SPRINGFIELD, Ill. -- Barbara and Paul Cook make a hobby of visiting state capitols, so they didn't think twice about going through metal detectors to enter the Illinois Statehouse Monday.
"They have them all over," said Barbara Cook of South Holland as she rested on a bench near the Capitol rotunda. "We've been to 37 capitols, and I can't think of any that didn't have them."
But Illinois didn't adopt such precautions until the fatal shooting of an unarmed security guard a year ago Tuesday, following years of debate over whether metal detectors and X-ray machines would limit access to public government buildings.
Since the weeks after the shooting, those devices have greeted visitors at three entrances to the Capitol and at other public buildings near the Statehouse.
"It's a balancing act to make sure that the general public does get in here and be able to tour their building or do the work that needs to be done," said Brad Demuzio, director of the secretary of state police.
Employees can avoid the metal detector if they have an identification badge issued by the secretary of state.
There have been other security changes since the Sept. 20, 2004 shooting of 51-year-old security guard William Wozniak. The Illinois State Police took over security from a private firm at the James R. Thompson Center in Chicago and Secretary of State Jesse White hired a private security force to supplement the guards at the Capitol who weren't armed. The private firm will be replaced in January, when a new secretary of state police unit of 60 officers begins work beside the unarmed guards.
Paul Cook had no problem with the extra security measures on his visit. He glanced toward the north door where Wozniak was shot, now occupied by two metal detectors, an X-ray machine and several guards.

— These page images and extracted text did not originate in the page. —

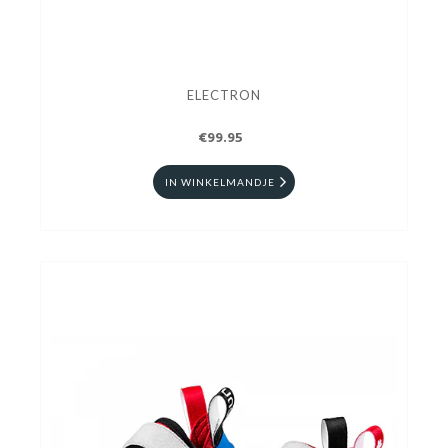
ELECTRON
€99.95
IN WINKELMANDJE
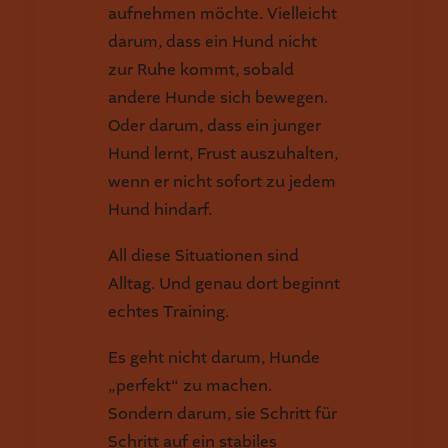
aufnehmen möchte. Vielleicht
darum, dass ein Hund nicht
zur Ruhe kommt, sobald
andere Hunde sich bewegen.
Oder darum, dass ein junger
Hund lernt, Frust auszuhalten,
wenn er nicht sofort zu jedem
Hund hindarf.
All diese Situationen sind
Alltag. Und genau dort beginnt
echtes Training.
Es geht nicht darum, Hunde
„perfekt“ zu machen.
Sondern darum, sie Schritt für
Schritt auf ein stabiles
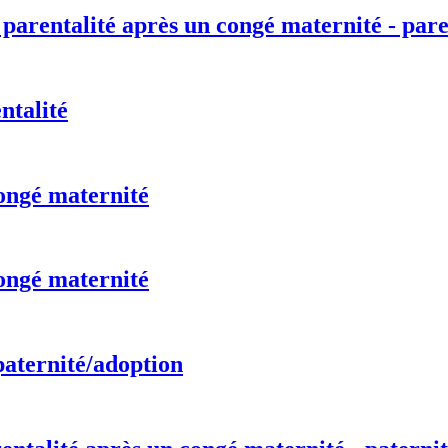
 parentalité après un congé maternité - pare
ntalité
ongé maternité
ongé maternité
paternité/adoption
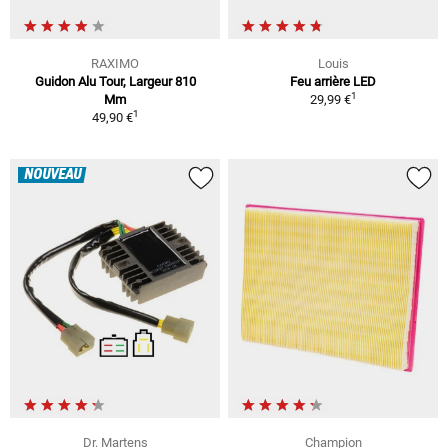
RAXIMO
Louis
Guidon Alu Tour, Largeur 810
Feu arrière LED
1
Mm
29,99 €
1
49,90 €
NOUVEAU
Dr. Martens
Champion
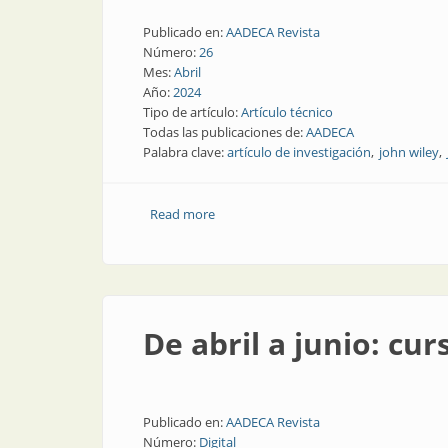
Publicado en:
AADECA Revista
Número:
26
Mes:
Abril
Año:
2024
Tipo de artículo:
Artículo técnico
Todas las publicaciones de:
AADECA
Palabra clave:
artículo de investigación
john wiley
Read more
about AADECA recomienda un artículo s
De abril a junio: cur
Publicado en:
AADECA Revista
Número:
Digital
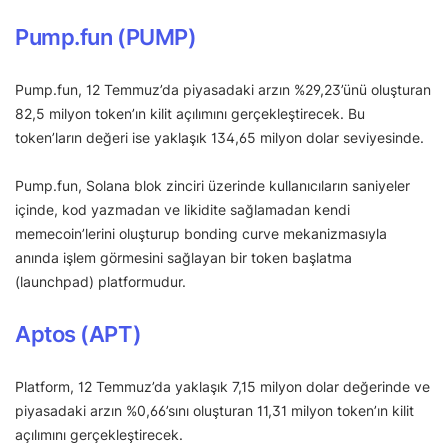
Pump.fun (PUMP)
Pump.fun, 12 Temmuz’da piyasadaki arzın %29,23’ünü oluşturan
82,5 milyon token’ın kilit açılımını gerçekleştirecek. Bu
token’ların değeri ise yaklaşık 134,65 milyon dolar seviyesinde.
Pump.fun, Solana blok zinciri üzerinde kullanıcıların saniyeler
içinde, kod yazmadan ve likidite sağlamadan kendi
memecoin’lerini oluşturup bonding curve mekanizmasıyla
anında işlem görmesini sağlayan bir token başlatma
(launchpad) platformudur.
Aptos (APT)
Platform, 12 Temmuz’da yaklaşık 7,15 milyon dolar değerinde ve
piyasadaki arzın %0,66’sını oluşturan 11,31 milyon token’ın kilit
açılımını gerçekleştirecek.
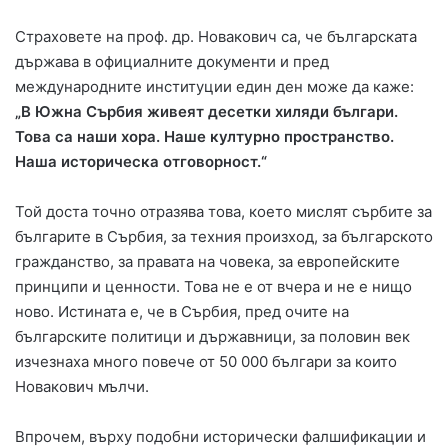
Страховете на проф. др. Новакович са, че българската
държава в официалните документи и пред
международните институции един ден може да каже:
„В Южна Сърбия живеят десетки хиляди българи.
Това са наши хора. Наше културно пространство.
Наша историческа отговорност.“
Той доста точно отразява това, което мислят сърбите за
българите в Сърбия, за техния произход, за българското
гражданство, за правата на човека, за европейските
принципи и ценности. Това не е от вчера и не е нищо
ново. Истината е, че в Сърбия, пред очите на
българските политици и държавници, за половин век
изчезнаха много повече от 50 000 българи за които
Новакович мълчи.
Впрочем, върху подобни исторически фалшификации и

"It's not an obvious barricade," Cook said. "It took me a few seconds to realize what it was."
Derek W. Potts, a 25-year-old man with a history of mental illness, is accused of Wozniak's murder but has been found unfit to stand trial.
The cost to add the security equipment, the private guards and the 60 new police officers was $4.9 million - an appropriation legislators approved in January. The ongoing annual cost is expected to be $3.8 million or more.
The state police did not immediately respond to requests for information on security changes.
Besides being armed, the new Capitol police force will have bulletproof vests, if the officer chooses, Demuzio said. Six new police vehicles also were purchased for "roving patrols."
"Any type of visibility is important," Demuzio said. "If we can deter somebody from coming up a driveway or walking up to an entrance and keep them off the street if they're driving around the block, that helps."